Transcript
Introduction
In this video, we are going to look at how to avoid a common mistake in error handling with the integration platform Tray.ai. After working with Tray.ai for a while, you will have the need to centralize error handling. Now let’s look at the best way to do that, based on my experience.
Error Alerting Workflow Overview
In Tray, there is the concept of an error alerting workflow, which is a triggering mechanism that launches a workflow execution when an error occurs. You can have an error alerting workflow set up at the account level or at the workflow level. When both of them are set up, the workflow-level alerting will prevail.

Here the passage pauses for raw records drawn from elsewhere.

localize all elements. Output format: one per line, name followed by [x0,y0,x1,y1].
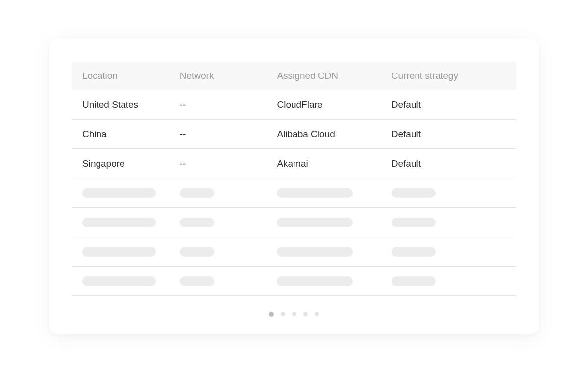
cell-network: -- [180,129,277,140]
cell-network: -- [180,99,277,110]
skeleton-placeholder [277,276,353,286]
cell-strategy: Default [392,129,506,140]
table-row: China -- Alibaba Cloud Default [72,120,516,149]
card: Location Network Assigned CDN Current st… [49,38,539,334]
column-header-network: Network [180,71,277,81]
table-header: Location Network Assigned CDN Current st… [72,62,516,90]
cell-location: China [82,129,180,140]
cell-cdn: CloudFlare [277,99,391,110]
column-header-cdn: Assigned CDN [277,71,391,81]
skeleton-placeholder [82,247,156,257]
table-row: Singapore -- Akamai Default [72,149,516,178]
skeleton-placeholder [392,218,436,227]
column-header-strategy: Current strategy [392,71,506,81]
pagination-dot[interactable] [281,312,285,316]
cell-strategy: Default [392,158,506,169]
cdn-table: Location Network Assigned CDN Current st… [72,62,516,296]
skeleton-placeholder [180,276,214,286]
skeleton-placeholder [180,218,214,227]
pagination-dots [72,296,516,317]
skeleton-placeholder [392,276,436,286]
skeleton-placeholder [277,188,353,198]
pagination-dot[interactable] [269,312,274,317]
cell-location: United States [82,99,180,110]
table-row-skeleton [72,237,516,267]
skeleton-placeholder [82,218,156,227]
skeleton-placeholder [82,276,156,286]
skeleton-placeholder [277,218,353,227]
pagination-dot[interactable] [315,312,319,316]
table-row-skeleton [72,178,516,208]
pagination-dot[interactable] [303,312,308,316]
skeleton-placeholder [277,247,353,257]
pagination-dot[interactable] [292,312,296,316]
cell-cdn: Alibaba Cloud [277,129,391,140]
cell-cdn: Akamai [277,158,391,169]
table-row-skeleton [72,208,516,237]
skeleton-placeholder [392,188,436,198]
skeleton-placeholder [82,188,156,198]
table-row: United States -- CloudFlare Default [72,90,516,120]
skeleton-placeholder [180,247,214,257]
cell-network: -- [180,158,277,169]
cell-location: Singapore [82,158,180,169]
cell-strategy: Default [392,99,506,110]
column-header-location: Location [82,71,180,81]
skeleton-placeholder [180,188,214,198]
skeleton-placeholder [392,247,436,257]
table-row-skeleton [72,267,516,296]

The Tray account can be set up to use a global error handler so that every error will trigger that workflow. If we look at our settings right now, we don’t have that setting set up, so if an error happens, the workflow stops, and we don’t know about it unless we look at the executions.

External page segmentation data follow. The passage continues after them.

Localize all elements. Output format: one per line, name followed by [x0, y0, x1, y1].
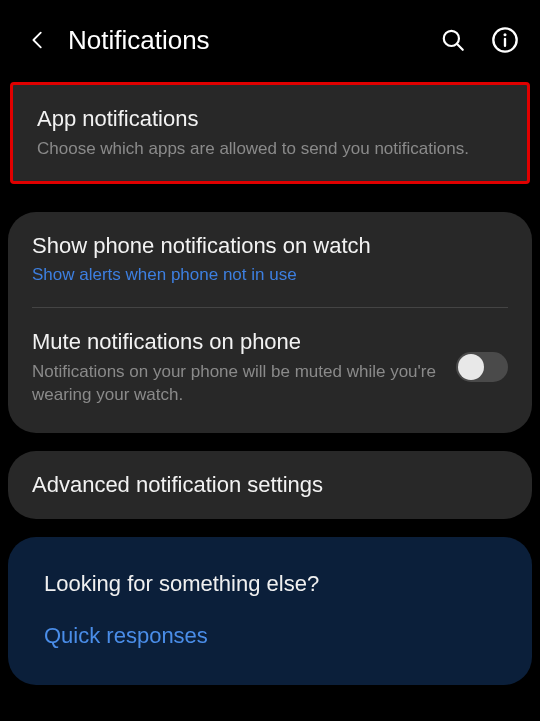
mute-on-phone-title: Mute notifications on phone: [32, 328, 440, 357]
mute-on-phone-text: Mute notifications on phone Notification…: [32, 328, 456, 406]
app-notifications-title: App notifications: [37, 105, 503, 134]
back-chevron-icon: [27, 29, 49, 51]
app-notifications-item: App notifications Choose which apps are …: [13, 85, 527, 181]
show-on-watch-title: Show phone notifications on watch: [32, 232, 508, 261]
show-on-watch-item[interactable]: Show phone notifications on watch Show a…: [8, 212, 532, 308]
header-bar: Notifications: [0, 0, 540, 76]
app-notifications-subtitle: Choose which apps are allowed to send yo…: [37, 138, 503, 161]
advanced-settings-item: Advanced notification settings: [8, 451, 532, 520]
header-actions: [438, 25, 520, 55]
mute-on-phone-toggle[interactable]: [456, 352, 508, 382]
toggle-knob: [458, 354, 484, 380]
mute-on-phone-item[interactable]: Mute notifications on phone Notification…: [8, 308, 532, 432]
info-button[interactable]: [490, 25, 520, 55]
svg-point-3: [503, 33, 506, 36]
page-title: Notifications: [68, 25, 438, 56]
info-icon: [491, 26, 519, 54]
search-button[interactable]: [438, 25, 468, 55]
quick-responses-link[interactable]: Quick responses: [44, 623, 496, 649]
back-button[interactable]: [20, 22, 56, 58]
svg-line-1: [457, 44, 462, 49]
footer-card: Looking for something else? Quick respon…: [8, 537, 532, 685]
watch-settings-card: Show phone notifications on watch Show a…: [8, 212, 532, 433]
footer-prompt: Looking for something else?: [44, 571, 496, 597]
advanced-settings-title: Advanced notification settings: [32, 471, 508, 500]
advanced-settings-card[interactable]: Advanced notification settings: [8, 451, 532, 520]
app-notifications-card[interactable]: App notifications Choose which apps are …: [10, 82, 530, 184]
search-icon: [440, 27, 466, 53]
mute-on-phone-subtitle: Notifications on your phone will be mute…: [32, 361, 440, 407]
show-on-watch-subtitle: Show alerts when phone not in use: [32, 264, 508, 287]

Setting Up the Global Error Handler
Now we select a global error handler which we created and let’s look at it. So, we have a global error handler. It has an alerting trigger. There is some filtering logic, an extraction of the error message, and then a notification workflow is called.
Notification Workflows for Error Handling
Now let’s say that we use a separate workflow to notify the end system. That might be a data warehouse, a system like Airtable or SmartSuite, Sentry, or even sending a message to Slack, whichever is your preference.
Let’s look at the workflow. Right now, the logic is really not there, and we terminate as an example. So let’s see what happens. We should be good to go. Let’s run the error one more time. We can see the execution of the error alerting workflow. We can see it called the notification error, and we can see that it terminated successfully.
Common Mistake: Infinite Error Loop
Now let’s look at the common mistake which can easily happen. Let’s say that we notify an external system and we want this to be a robust notification. If it fails, we need to make sure that the error does not trigger another error and snowball into a high usage bill.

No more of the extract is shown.